The topic of beauty suffers not only because its definition is disputed, but because beauty is often a victim of misidentification. These wrong associations lead beauty’s critics to dismiss the topic out of hand. As I’ve said, I believe beauty refers to the deepest reality, and so it is no small matter when beauty is trivialised or mistaken for something else. Beauty is confused with at least four things, which compromise its true meaning.

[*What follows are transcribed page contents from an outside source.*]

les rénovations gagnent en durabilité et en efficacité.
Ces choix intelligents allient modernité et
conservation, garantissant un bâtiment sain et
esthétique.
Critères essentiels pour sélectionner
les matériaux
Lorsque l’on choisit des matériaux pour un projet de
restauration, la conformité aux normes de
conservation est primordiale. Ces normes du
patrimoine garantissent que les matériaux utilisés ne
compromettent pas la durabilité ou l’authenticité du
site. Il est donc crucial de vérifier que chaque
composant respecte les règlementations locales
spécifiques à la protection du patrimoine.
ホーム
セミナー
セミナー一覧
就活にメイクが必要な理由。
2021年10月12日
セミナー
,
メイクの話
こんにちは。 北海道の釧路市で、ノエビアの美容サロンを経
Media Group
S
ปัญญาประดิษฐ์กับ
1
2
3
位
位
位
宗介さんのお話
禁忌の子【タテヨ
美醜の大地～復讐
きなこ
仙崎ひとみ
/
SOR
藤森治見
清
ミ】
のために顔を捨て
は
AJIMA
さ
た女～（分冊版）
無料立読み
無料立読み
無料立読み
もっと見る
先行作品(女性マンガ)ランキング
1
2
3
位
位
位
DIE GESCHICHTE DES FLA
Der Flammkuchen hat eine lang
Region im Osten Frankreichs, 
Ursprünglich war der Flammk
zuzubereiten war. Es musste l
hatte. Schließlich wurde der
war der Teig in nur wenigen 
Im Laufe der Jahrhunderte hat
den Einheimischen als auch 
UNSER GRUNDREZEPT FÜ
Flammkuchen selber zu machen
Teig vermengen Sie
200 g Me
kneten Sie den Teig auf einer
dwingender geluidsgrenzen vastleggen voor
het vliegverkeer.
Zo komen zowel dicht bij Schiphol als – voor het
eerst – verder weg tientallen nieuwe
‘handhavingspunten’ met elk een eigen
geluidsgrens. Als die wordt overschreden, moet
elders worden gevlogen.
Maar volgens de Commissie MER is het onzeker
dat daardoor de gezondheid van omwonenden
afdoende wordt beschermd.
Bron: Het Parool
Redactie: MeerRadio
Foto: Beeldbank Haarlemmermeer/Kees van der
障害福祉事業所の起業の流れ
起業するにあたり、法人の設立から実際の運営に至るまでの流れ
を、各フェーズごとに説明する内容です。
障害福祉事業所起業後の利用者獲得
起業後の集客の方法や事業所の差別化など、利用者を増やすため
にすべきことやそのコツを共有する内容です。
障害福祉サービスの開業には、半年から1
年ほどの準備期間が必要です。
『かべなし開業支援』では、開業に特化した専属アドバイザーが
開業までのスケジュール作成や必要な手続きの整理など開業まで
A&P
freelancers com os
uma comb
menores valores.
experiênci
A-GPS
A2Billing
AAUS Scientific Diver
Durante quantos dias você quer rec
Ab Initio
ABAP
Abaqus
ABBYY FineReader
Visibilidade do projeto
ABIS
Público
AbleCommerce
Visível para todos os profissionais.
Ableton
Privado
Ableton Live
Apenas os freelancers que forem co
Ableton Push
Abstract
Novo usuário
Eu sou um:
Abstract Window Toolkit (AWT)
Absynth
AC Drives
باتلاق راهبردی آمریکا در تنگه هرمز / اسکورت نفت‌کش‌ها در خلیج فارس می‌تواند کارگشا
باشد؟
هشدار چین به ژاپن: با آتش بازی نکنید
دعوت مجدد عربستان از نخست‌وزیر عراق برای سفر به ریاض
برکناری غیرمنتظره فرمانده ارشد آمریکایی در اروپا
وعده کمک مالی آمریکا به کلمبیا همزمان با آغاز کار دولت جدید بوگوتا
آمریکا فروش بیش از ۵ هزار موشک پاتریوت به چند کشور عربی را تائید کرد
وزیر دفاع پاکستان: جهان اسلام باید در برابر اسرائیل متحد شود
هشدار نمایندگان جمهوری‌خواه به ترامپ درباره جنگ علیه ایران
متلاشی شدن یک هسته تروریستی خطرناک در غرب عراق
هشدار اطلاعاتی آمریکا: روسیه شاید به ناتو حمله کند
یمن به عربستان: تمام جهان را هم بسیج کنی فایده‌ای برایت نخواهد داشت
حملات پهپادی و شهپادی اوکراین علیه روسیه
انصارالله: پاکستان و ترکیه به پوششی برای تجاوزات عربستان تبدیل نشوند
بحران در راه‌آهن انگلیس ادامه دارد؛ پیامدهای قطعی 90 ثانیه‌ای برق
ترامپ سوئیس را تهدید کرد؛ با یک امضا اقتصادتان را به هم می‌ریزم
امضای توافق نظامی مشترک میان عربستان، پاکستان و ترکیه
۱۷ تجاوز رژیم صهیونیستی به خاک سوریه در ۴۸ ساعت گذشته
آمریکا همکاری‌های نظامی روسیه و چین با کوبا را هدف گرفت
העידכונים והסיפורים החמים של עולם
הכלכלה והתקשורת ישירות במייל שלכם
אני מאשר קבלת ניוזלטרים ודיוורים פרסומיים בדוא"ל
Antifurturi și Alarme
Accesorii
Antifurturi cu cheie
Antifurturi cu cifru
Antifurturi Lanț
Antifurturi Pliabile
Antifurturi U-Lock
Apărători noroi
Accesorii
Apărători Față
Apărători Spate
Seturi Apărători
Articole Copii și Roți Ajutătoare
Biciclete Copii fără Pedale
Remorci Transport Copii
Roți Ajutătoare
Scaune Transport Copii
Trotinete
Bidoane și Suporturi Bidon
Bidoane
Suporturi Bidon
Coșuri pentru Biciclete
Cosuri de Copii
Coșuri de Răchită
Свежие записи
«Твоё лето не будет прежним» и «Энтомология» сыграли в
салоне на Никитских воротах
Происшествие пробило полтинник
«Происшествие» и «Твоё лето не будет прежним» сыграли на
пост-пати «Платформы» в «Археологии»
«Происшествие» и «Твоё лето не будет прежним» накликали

1) Beauty is not prettiness. That is, beauty has little to do with the saccharine-sweet, the merely decorative, or the superficial niceness of appearance. While there may be instances of what is pretty, charming, or pleasing that possess beauty, beauty is far more, and far deeper than the surface appearance of an endearing garden, a memorable face, or a cute outfit.
2) Allied to this, beauty is not kitsch. Sentimental art evades or trivialises evil, presenting a fiction of an unfallen present world, and so allows its viewers to wallow in pleasant feelings. The sentimentalist is emotionally self-indulgent, loving, grieving, hating, pitying, not for the sake of another, but for the sake of enjoying love, grief, hate, and pity. Sentimental art denies the need for sacrifice in approaching beauty, but in so doing deprives feeling of depth and reality. Dorothy Sayers terms such art “amusement art” and notes that what people get from it “is the enjoyment of the emotions which usually accompany experience without us having had the experience”. Nothing in such an aesthetic experience reveals people to
themselves; it merely enhances and inflates an image of themselves as they fancy themselves to be. Sentimental art appeals to human vanity, self-centredness, and egotism. Kitsch is where humans go to indulge the love of self, and to escape into worlds of their own making. Kitsch trades in the familiar, the easy, the shallow, and the childish, because these appeal to what is most selfish in all. Sentimentalism is then worse than an aesthetic faux pas, it trades in falsehoods. It distorts the realities to which it claims to allude. It cannot generate action appropriate to what it claims to represent, for it falsifies the experience from the start, giving instead a placebo emotion.
For this reason, sentimentality and kitsch is a form of art hostile to what Christianity purports to teach: a denial of self, so as to worship the glory of Another. Bishop Harries goes as far as saying that “Kitsch, in whatever form, is an enemy of the Christian faith and must be exposed as such”. Kitsch is not only an aesthetic failure, but a moral and spiritual failure, too. Christ’s beauty is not a sentimental prettiness, and therefore sentimental art has the potential of leading into idolatry. Scruton similarly claims that kitsch is not primarily an artistic phenomenon, but a disease of faith.
3) Beauty is not pleasure. At least, while beauty evokes pleasure, and beautiful souls find pleasure in the beautiful, beauty is not identical to pleasure. When defined too narrowly as an aesthetic experience, beauty has no place for pain, discord, tragedy, and suffering. The kind of beauty that a Christian believes in must include the message of the Cross, with its ugliness, horror and pain.
4) Beauty is not a surrogate religion. Emil Brunner pointed out that the danger of this approach, at least in artistic matters, is “taking the reflection for the reality, or at any rate of resting content with it. Thus art becomes a substitute for faith, which is sought because it does not demand decision, as faith does, but merely the attitude of a spectator, or of one who is swayed hither and thither by the artistic influences around him; that is, it is not a real devotion, it is merely aesthetic.” Jacques Barzun wrote that “autonomous art has no unity, no eternity, no theology, no myth, no minister, its cult can only fall into a worship of the instrument—idolatry. And to say idolatry is to say failure, for what is wrong with idolatry is that it is a dead stop along the way to the transcendent.”